Remarks During Visit to Victoria Mxenge Housing Development
Secretary of State
And so, we wanted to come and see a new community. So we came here to sight-see. And we are so proud to see the houses that are being built, because these are houses that will give shelter and happiness to the families in them, and the women and the men who have built them. And so I am very proud to see the progress that you have made, and to know that because of your efforts and this model, there are 50,000 houses built like this across South Africa. So, I want to applaud all of you.
SECRETARY CLINTON: You know, we saw so many areas as we drove here, where the housing was not at all as nice or as strong or as well built or as big as the houses you are building.

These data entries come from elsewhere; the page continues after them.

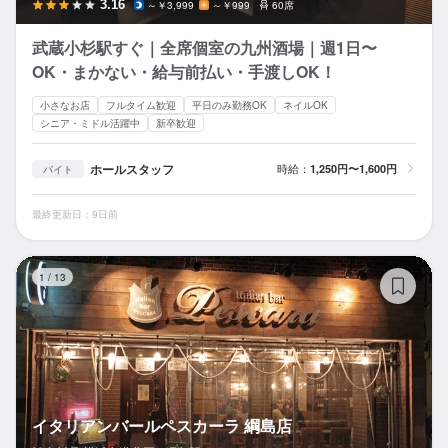
3.16
～￥3,999
～￥999
60席
武蔵小杉駅すぐ｜全席個室の九州酒場｜週1日〜
OK・まかない・給与前払い・手渡しOK！
小さなお店
フルタイム歓迎
平日のみ勤務OK
ネイルOK
シニア・ミドル活躍中
新卒歓迎
ホールスタッフ
時給：
1,250円〜1,600円
バイト
最終更新日：9日前
イ
1
/
13
イタリアンバールペスカーラ 綱島店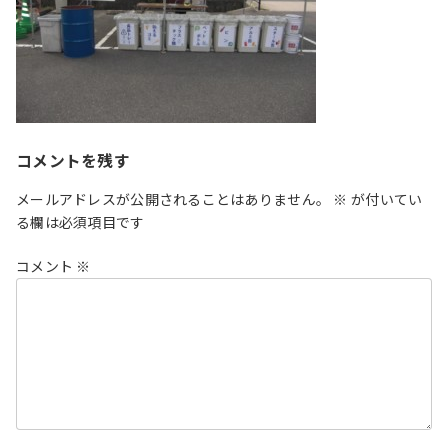
コメントを残す
メールアドレスが公開されることはありません。
※
が付いてい
る欄は必須項目です
コメント
※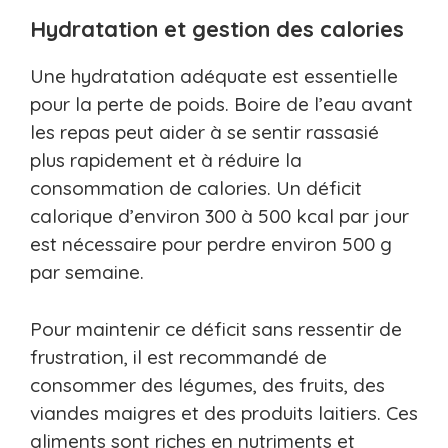
Hydratation et gestion des calories
Une hydratation adéquate est essentielle
pour la perte de poids. Boire de l’eau avant
les repas peut aider à se sentir rassasié
plus rapidement et à réduire la
consommation de calories. Un déficit
calorique d’environ 300 à 500 kcal par jour
est nécessaire pour perdre environ 500 g
par semaine.
Pour maintenir ce déficit sans ressentir de
frustration, il est recommandé de
consommer des légumes, des fruits, des
viandes maigres et des produits laitiers. Ces
aliments sont riches en nutriments et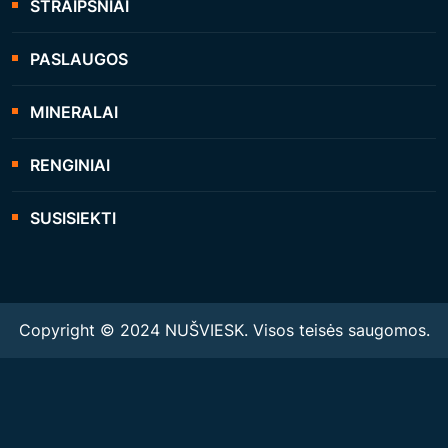
STRAIPSNIAI
PASLAUGOS
MINERALAI
RENGINIAI
SUSISIEKTI
Copyright © 2024 NUŠVIESK. Visos teisės saugomos.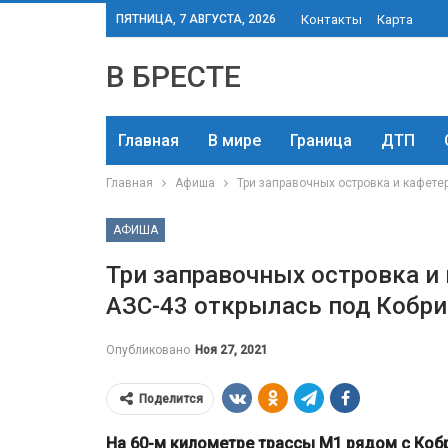
ПЯТНИЦА, 7 АВГУСТА, 2026
Контакты
Карта
В БРЕСТЕ
Главная
В мире
Граница
ДТП
Главная
Афиша
Три заправочных островка и кафете
АФИША
Три заправочных островка и 
АЗС-43 открылась под Кобр
Опубликовано
Ноя 27, 2021
Поделится
На 60-м километре трассы М1 рядом с Коб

And I would hope to come back in a number of years and see even more houses built by all of you, and more people joining you to build their own houses. Thank you all very much.
SECRETARY CLINTON: (In progress.) You know, those who were with me in India, you know, it now has 1.1 million members. And, you know, this group has grown and divided. And it is something the government should support, charities should support, churches and other religious organizations should support. But the women and the men (inaudible), that's what makes it (inaudible).

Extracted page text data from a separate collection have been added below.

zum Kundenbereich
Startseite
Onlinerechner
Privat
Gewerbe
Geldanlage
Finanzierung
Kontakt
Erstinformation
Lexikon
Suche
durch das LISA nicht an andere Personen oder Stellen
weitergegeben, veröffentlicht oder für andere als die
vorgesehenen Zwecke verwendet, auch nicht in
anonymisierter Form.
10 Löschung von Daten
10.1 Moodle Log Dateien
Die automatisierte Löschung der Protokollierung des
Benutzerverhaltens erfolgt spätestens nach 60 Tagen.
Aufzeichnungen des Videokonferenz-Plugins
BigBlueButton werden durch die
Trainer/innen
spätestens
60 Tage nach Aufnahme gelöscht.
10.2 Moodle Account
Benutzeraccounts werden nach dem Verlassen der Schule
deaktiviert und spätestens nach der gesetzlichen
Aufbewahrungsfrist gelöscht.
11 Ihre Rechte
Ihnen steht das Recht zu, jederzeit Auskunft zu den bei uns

(Inaudible) was saying on the ride in that (inaudible) some of the government (inaudible) housing (inaudible). It's not big enough for their families, for their belongings, it all looks the same, there is no personality. And you know, human beings want to have something that is their own. And so the more we can empower that, the better.

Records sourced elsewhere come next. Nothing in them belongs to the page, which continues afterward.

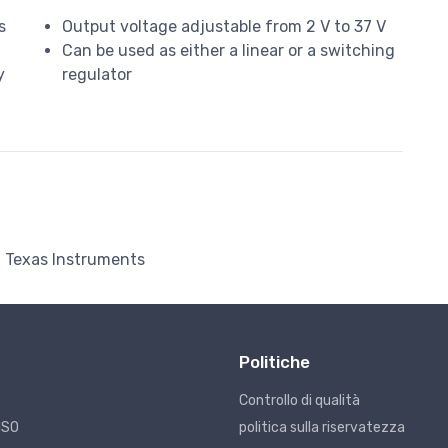
s
Output voltage adjustable from 2 V to 37 V
Can be used as either a linear or a switching
y
regulator
Texas Instruments
Politiche
Controllo di qualità
ISO
politica sulla riservatezza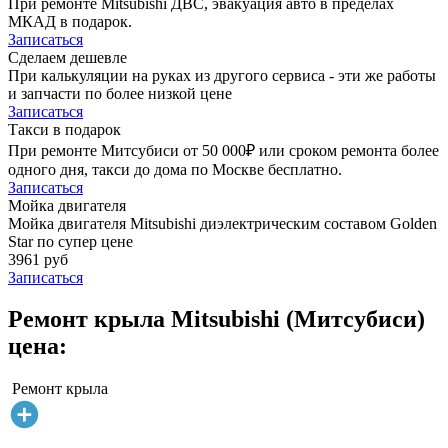
При ремонте Mitsubishi ДВС, эвакуация авто в пределах
МКАД в подарок.
Записаться
Сделаем дешевле
При калькуляции на руках из другого сервиса - эти же работы
и запчасти по более низкой цене
Записаться
Такси в подарок
При ремонте Митсубиси от 50 000₽ или сроком ремонта более
одного дня, такси до дома по Москве бесплатно.
Записаться
Мойка двигателя
Мойка двигателя Mitsubishi диэлектрическим составом Golden
Star по супер цене
3961 руб
Записаться
Ремонт крыла Mitsubishi (Митсубиси)
цена:
Ремонт крыла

SECRETARY CLINTON: Smart power.
PARTICIPANT: Smart power.
SECRETARY CLINTON: (Inaudible) smart power. But think about it. Think about -- you know, I said yesterday and I have said before in speeches I've made, that challenge is universal. Opportunity is not. And Patricia, whom I have known now for a number of years, illustrates how smart (inaudible) are, given a chance to change their future. And that's what these women have done.
You know, these women were not given an education. If they had, they would be standing there or standing there. But they've made (inaudible) their God-given talents, and it is so impressive.
SECRETARY CLINTON: We had a very, very good conversation. We talked about this new bilateral dialogue that the foreign minister and I are going to head up. And he made very clear, as he did in his brief remarks afterwards, that he wants to take our bilateral relationship to a new level. He had a very good meeting with President Obama, when they were together in Italy. They will see each other again in the fall, both at the United Nations and at the G-20.
And, of course, we are very supportive of South Africa playing even more of a leadership role on both regional issues, security, conflict resolution, mediation, and on global issues like climate change and non-proliferation. And we are going to get to work on all of that.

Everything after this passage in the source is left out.